BACKGROUND: Lateral elbow tendinopathy is a disabling tendon overuse injury. It remains unknown if a corticosteroid injection (CSI) or tendon needling (TN) combined with heavy slow resistance (HSR) training is superior to HSR alone in treating lateral elbow tendinopathy. PURPOSE/HYPOTHESIS: The purpose was to investigate the effects of HSR combined with either (1) a CSI, (2) TN, or (3) placebo needling (PN) as treatment for lateral elbow tendinopathy. We hypothesized that 12 weeks of HSR in combination with a CSI or TN would have superior effects compared with PN at 12, 26, and 52 (primary endpoint) weeks' follow-up on primary (Disabilities of the Arm, Shoulder and Hand [DASH] score) and secondary outcomes in patients with chronic unilateral lateral elbow tendinopathy.

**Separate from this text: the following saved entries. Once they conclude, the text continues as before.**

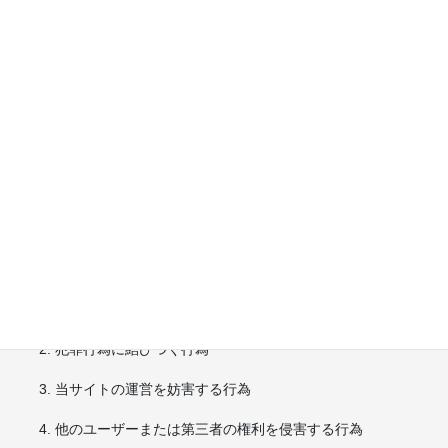
本規約は、当サイトが提供するすべてのサービスに適用されま
す。ユーザーは当サイトを利用することで、本規約に同意したも
のとみなされます。
第2条（禁止事項）
ユーザーは以下の行為を行ってはなりません。
法令または公序良俗に違反する行為
犯罪行為に結びつく行為
当サイトの運営を妨害する行為
他のユーザーまたは第三者の権利を侵害する行為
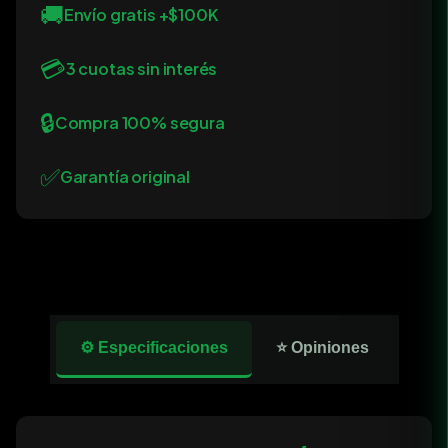
🚚
Envío gratis +$100K
💳
3 cuotas sin interés
🔒
Compra 100% segura
✅
Garantía original
⚙️ Especificaciones
⭐ Opiniones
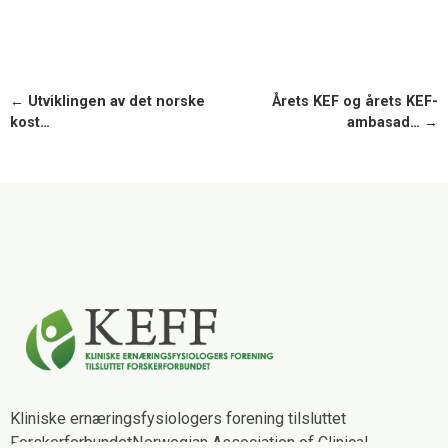
← Utviklingen av det norske
Årets KEF og årets KEF-
kost…
ambasad… →
Kliniske ernæringsfysiologers forening tilsluttet
Forskerforbundet
Norwegian Association of Clinical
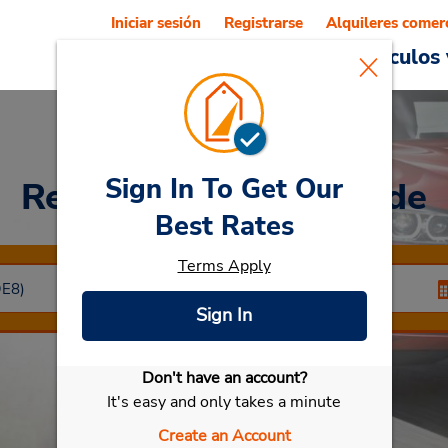
Iniciar sesión
Registrarse
Alquileres comer
Reservations
Ofertas
Vehículos 
Sign In To Get Our
Rent a Car
at Carnaxide
Best Rates
Terms Apply
Sign In
Don't have an account?
Seleccionar mi vehículo
It's easy and only takes a minute
Create an Account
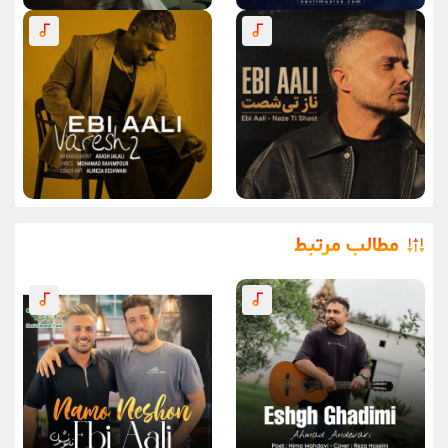
مطالب مرتبط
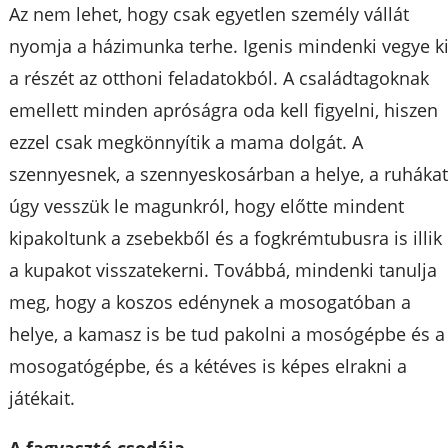
Az nem lehet, hogy csak egyetlen személy vállát
nyomja a házimunka terhe. Igenis mindenki vegye k
a részét az otthoni feladatokból. A családtagoknak
emellett minden apróságra oda kell figyelni, hiszen
ezzel csak megkönnyítik a mama dolgát. A
szennyesnek, a szennyeskosárban a helye, a ruháka
úgy vesszük le magunkról, hogy előtte mindent
kipakoltunk a zsebekből és a fogkrémtubusra is illik
a kupakot visszatekerni. Továbbá, mindenki tanulja
meg, hogy a koszos edénynek a mosogatóban a
helye, a kamasz is be tud pakolni a mosógépbe és a
mosogatógépbe, és a kétéves is képes elrakni a
játékait.
A fagyasztó csodája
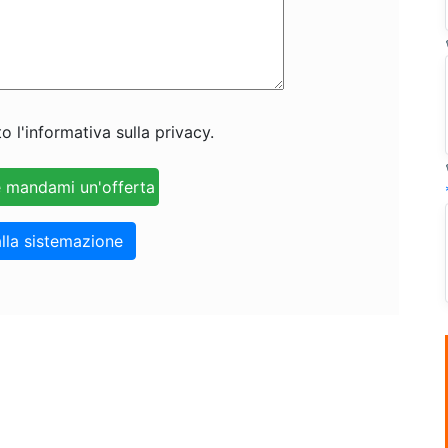
o l'informativa sulla privacy.
lla sistemazione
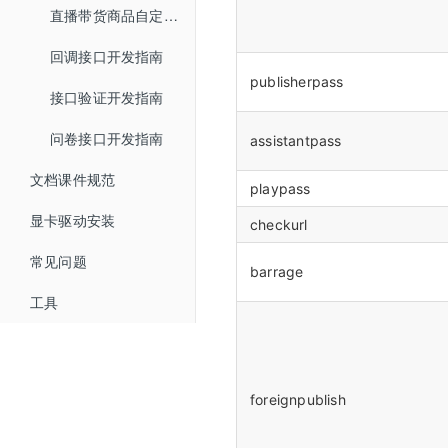
直播带货商品自定义跳转开发指南
微信公众号配置
回调接口开发指南
微信支付商户号配置
publisherpass
接口验证开发指南
问卷接口开发指南
assistantpass
文档课件规范
playpass
显卡驱动安装
checkurl
常见问题
barrage
工具
foreignpublish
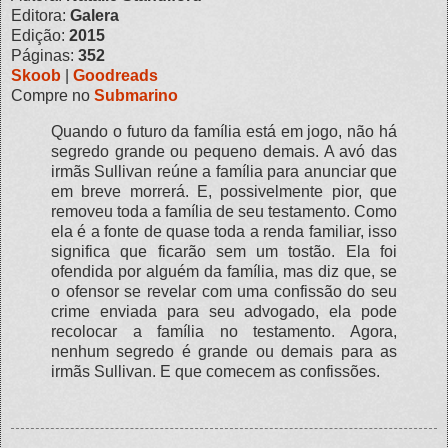
Editora:
Galera
Edição:
2015
Páginas:
352
Skoob
|
Goodreads
Compre no
Submarino
Quando o futuro da família está em jogo, não há
segredo grande ou pequeno demais. A avó das
irmãs Sullivan reúne a família para anunciar que
em breve morrerá. E, possivelmente pior, que
removeu toda a família de seu testamento. Como
ela é a fonte de quase toda a renda familiar, isso
significa que ficarão sem um tostão. Ela foi
ofendida por alguém da família, mas diz que, se
o ofensor se revelar com uma confissão do seu
crime enviada para seu advogado, ela pode
recolocar a família no testamento. Agora,
nenhum segredo é grande ou demais para as
irmãs Sullivan. E que comecem as confissões.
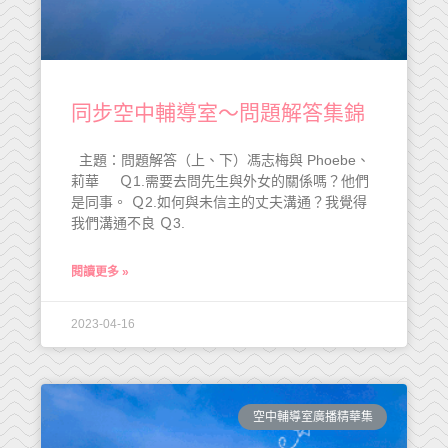
同步空中輔導室～問題解答集錦
主題：問題解答（上、下）馮志梅與 Phoebe、
莉華 Ｑ1.需要去問先生與外女的關係嗎？他們
是同事。 Ｑ2.如何與未信主的丈夫溝通？我覺得
我們溝通不良 Ｑ3.
閱讀更多 »
2023-04-16
空中輔導室廣播精華集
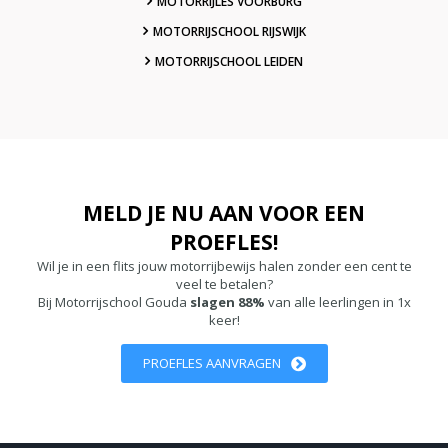
MOTORRIJLES VOORBURG
MOTORRIJSCHOOL RIJSWIJK
MOTORRIJSCHOOL LEIDEN
MELD JE NU AAN VOOR EEN
PROEFLES!
Wil je in een flits jouw motorrijbewijs halen zonder een cent te
veel te betalen?
Bij Motorrijschool Gouda
slagen 88%
van alle leerlingen in 1x
keer!
PROEFLES AANVRAGEN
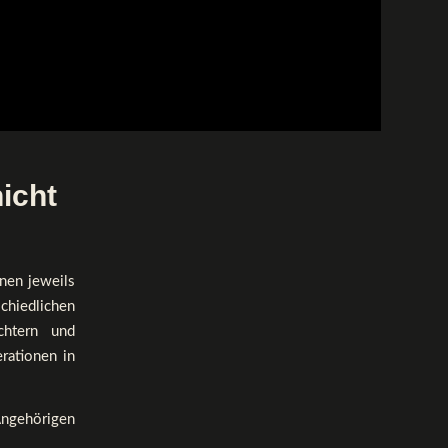
icht
enen jeweils
chiedlichen
chtern und
rationen in
Angehörigen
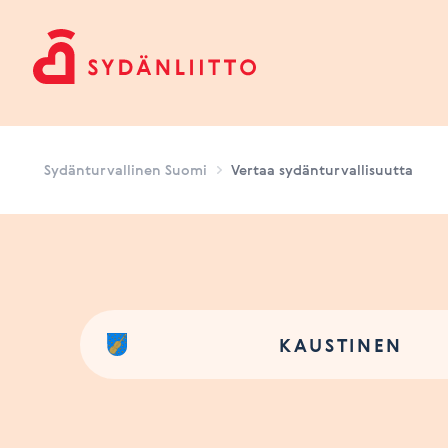
Sydänturvallinen Suomi
Sydänturvallinen Suomi
Vertaa sydänturvallisuutta
KAUSTINEN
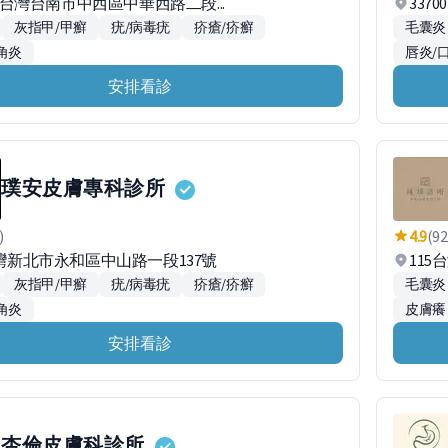
021台灣台南市中西區中華西路二段...
337
灰指甲/甲癬
疣/病毒疣
疥瘡/疥癬
毛囊炎
角炎
唇炎/
安排看診
璞安皮膚專科診所
)
4.9
(92
台灣新北市永和區中山路一段137號
115
灰指甲/甲癬
疣/病毒疣
疥瘡/疥癬
毛囊炎
角炎
皮膚癢
安排看診
杏倫皮膚科診所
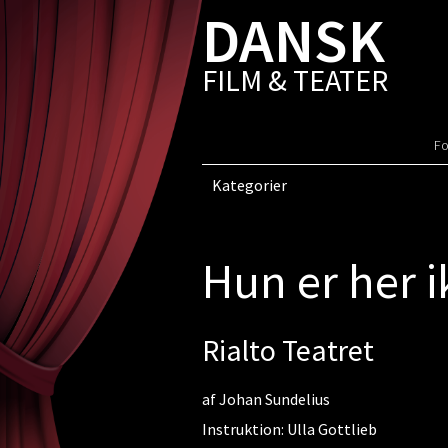
DANSK
FILM & TEATER
Fo
Kategorier
Hun er her 
Rialto Teatret
af Johan Sundelius
Instruktion: Ulla Gottlieb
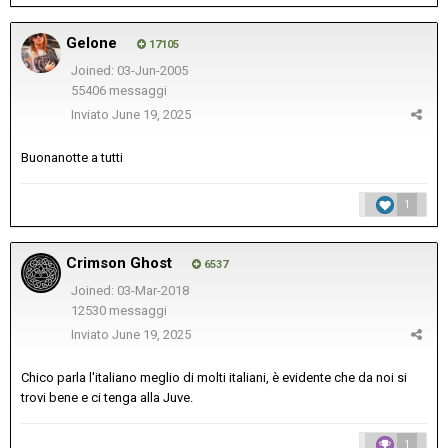
Gelone
17105
Joined: 03-Jun-2005
55406 messaggi
Inviato
June 19, 2025
Buonanotte a tutti
1
Crimson Ghost
6537
Joined: 03-Mar-2018
12530 messaggi
Inviato
June 19, 2025
Chico parla l'italiano meglio di molti italiani, è evidente che da noi si
trovi bene e ci tenga alla Juve.
1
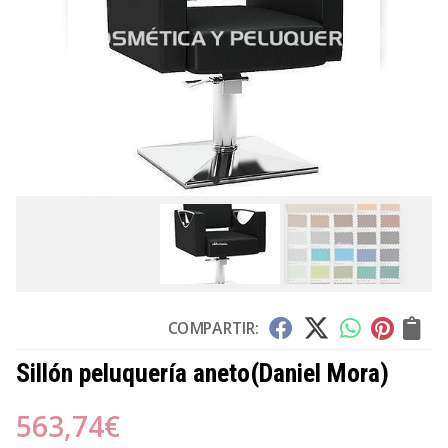
COMPARTIR:
Sillón peluquería aneto
(Daniel Mora)
563,74
€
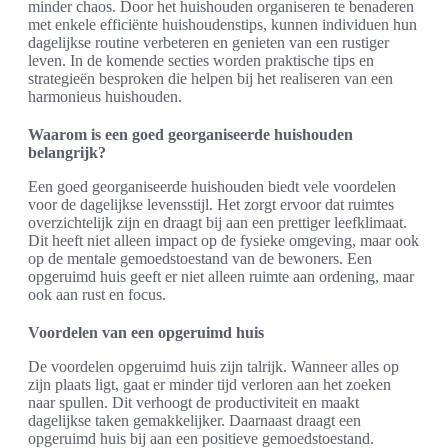
minder chaos. Door het huishouden organiseren te benaderen
met enkele efficiënte huishoudenstips, kunnen individuen hun
dagelijkse routine verbeteren en genieten van een rustiger
leven. In de komende secties worden praktische tips en
strategieën besproken die helpen bij het realiseren van een
harmonieus huishouden.
Waarom is een goed georganiseerde huishouden
belangrijk?
Een goed georganiseerde huishouden biedt vele voordelen
voor de dagelijkse levensstijl. Het zorgt ervoor dat ruimtes
overzichtelijk zijn en draagt bij aan een prettiger leefklimaat.
Dit heeft niet alleen impact op de fysieke omgeving, maar ook
op de mentale gemoedstoestand van de bewoners. Een
opgeruimd huis geeft er niet alleen ruimte aan ordening, maar
ook aan rust en focus.
Voordelen van een opgeruimd huis
De voordelen opgeruimd huis zijn talrijk. Wanneer alles op
zijn plaats ligt, gaat er minder tijd verloren aan het zoeken
naar spullen. Dit verhoogt de productiviteit en maakt
dagelijkse taken gemakkelijker. Daarnaast draagt een
opgeruimd huis bij aan een positieve gemoedstoestand.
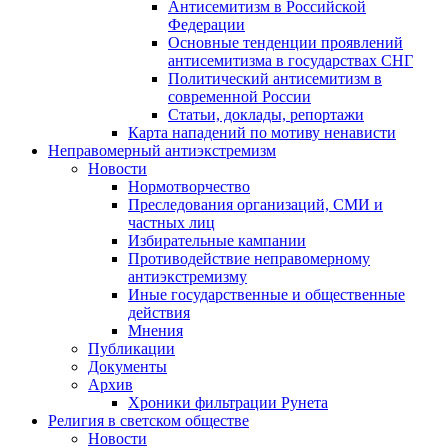
Антисемитизм в Российской
Федерации
Основные тенденции проявлений
антисемитизма в государствах СНГ
Политический антисемитизм в
современной России
Статьи, доклады, репортажи
Карта нападений по мотиву ненависти
Неправомерный антиэкстремизм
Новости
Нормотворчество
Преследования организаций, СМИ и
частных лиц
Избирательные кампании
Противодействие неправомерному
антиэкстремизму
Иные государственные и общественные
действия
Мнения
Публикации
Документы
Архив
Хроники фильтрации Рунета
Религия в светском обществе
Новости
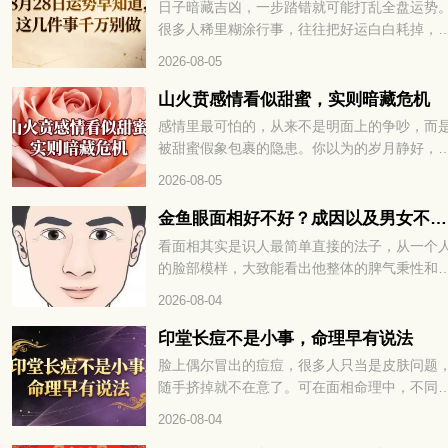
日子暗藏吉凶，一步踏错就可能打乱全盘运势
般，你的性格、财运与情路走向，全文为你一
很多人稀里糊涂行事，往往把好运白白耗掉，
揭晓。
招来不必要的麻烦。这天的宜忌藏着不少讲究
2026-08-05
稍有不慎就容易破财、添堵。8 月 28 日运势早
道，这几件事千万别做，想顺顺利利过好这天
山火贲感情看似甜蜜，实则暗藏危机
就继续往下看详细解析。
感情里最可怕的，从来不是明面上的争吵，而
被甜蜜假象包裹的隐患。你以为的岁月静好，
能只是精心修饰的表象，内里早已暗流涌动。
2026-08-05
火贲卦的感情，恰如山下之火，看似绚烂温暖
却藏着烧尽根基的风险。山火贲感情看似甜蜜
金鱼眼面相好不好？成因以及男女不同命运解读
实则暗藏危机，想看清这段关系的真相，就继
看面相其实是识人最简单直接的法子，从一个
往下看详细解析。
的脸部模样，大致能看出他整体的脾气秉性和
生运势。在传统相学里，五官的每一处特征，
2026-08-04
藏着不一样的说法。不少人好奇眼球外凸、形
金鱼眼的人是什么性子，一生命运走势又如何
印堂长痘不是小事，命理早有说法
下面咱们就好好聊聊这种眼相的相关说法。
脸上偶尔冒出的痘痘，很多人只当是皮肤问题
随手挤掉就不在意了。可在面相命理中，不同
置的痘痘，往往藏着不为人知的运势暗示。尤
2026-08-04
是眉心正中的印堂，更是被称为命宫所在，一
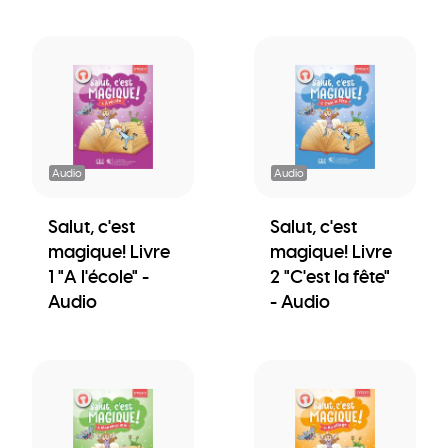
Audio
Audio
Salut, c'est
Salut, c'est
magique! Livre
magique! Livre
1 "A l'école" -
2 "C'est la fête"
Audio
- Audio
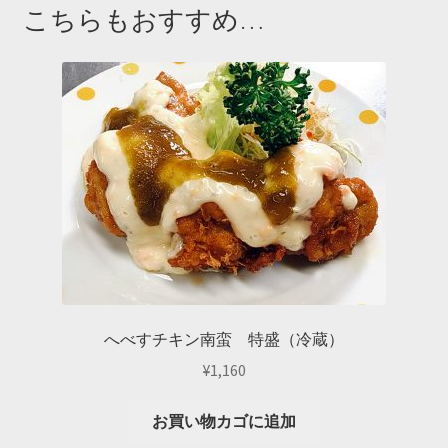
こちらもおすすめ…
へべすチキン南蛮 特盛（冷蔵）
¥
1,160
お買い物カゴに追加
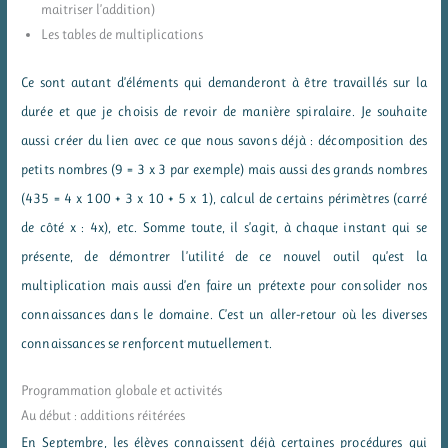
maitriser l’addition)
Les tables de multiplications
Ce sont autant d’éléments qui demanderont à être travaillés sur la
durée et que je choisis de revoir de manière spiralaire. Je souhaite
aussi créer du lien avec ce que nous savons déjà : décomposition des
petits nombres (9 = 3 x 3 par exemple) mais aussi des grands nombres
(435 = 4 x 100 + 3 x 10 + 5 x 1), calcul de certains périmètres (carré
de côté x : 4x), etc. Somme toute, il s’agit, à chaque instant qui se
présente, de démontrer l’utilité de ce nouvel outil qu’est la
multiplication mais aussi d’en faire un prétexte pour consolider nos
connaissances dans le domaine. C’est un aller-retour où les diverses
connaissances se renforcent mutuellement.
Programmation globale et activités
Au début : additions réitérées
En Septembre, les élèves connaissent déjà certaines procédures qui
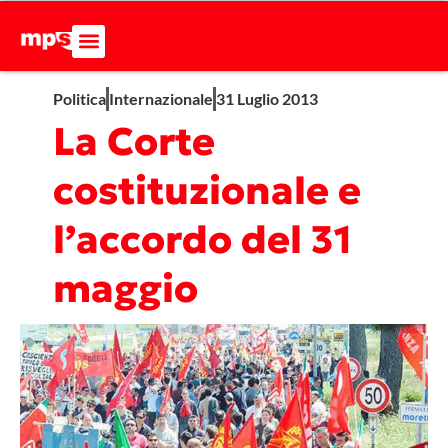
Politica
Internazionale
31 Luglio 2013
La Corte
costituzionale e
l’accordo del 31
maggio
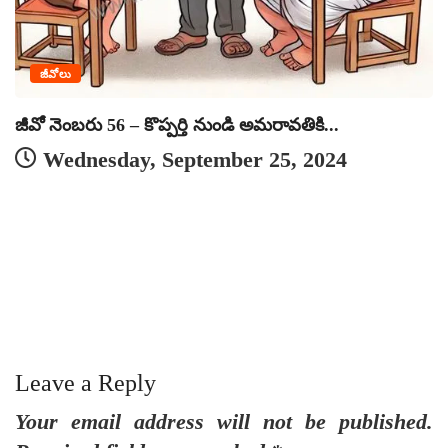
జీవోలు
జీవో నెంబరు 56 – కొప్పర్తి నుండి అమరావతికి...
Wednesday, September 25, 2024
జ
Leave a Reply
Your email address will not be published.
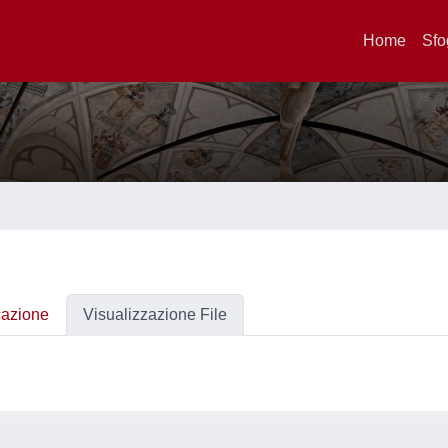
Home
Sfo
cazione
Visualizzazione File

STUDY DESIGN: Randomized controlled trial; Level of evidence, 1. METHODS: A total of 60 patients with chronic unilateral lateral elbow tendinopathy were randomized to perform 12 weeks of home-based HSR with elastic band exercises combined with either (1) a CSI, (2) TN, or (3) PN, and at 12, 26, and 52 weeks, we assessed the primary outcome, the DASH score, and secondary outcomes: shortened version of the DASH (QuickDASH) score, pain (numerical rating scale [NRS] score), pain-free grip strength, and hypervascularization (power Doppler area). RESULTS: A CSI, TN, and PN improved patient outcomes equally based on the DASH (Δ20 points), QuickDASH (Δ21 points), and NRS (Δ2.5 points) scores after 12 weeks. Further, after 12 weeks, a CSI also resulted in decreased hypervascularization (power Doppler area) compared with PN (Δ-2251 pixels, P = .0418). Except for the QuickDASH score (CSI increased score by Δ15 points compared with PN; P = .0427), there were no differences between the groups after 52 weeks. CONCLUSION: These results suggest that 12 weeks of HSR improved symptoms in both the short and the long term and that a CSI or TN did not amplify this effect. In addition, a CSI seemed to impair patient-reported outcomes compared with HSR alone at long-term follow-up. REGISTRATION: NCT02521298 (ClinicalTrials.gov identifier).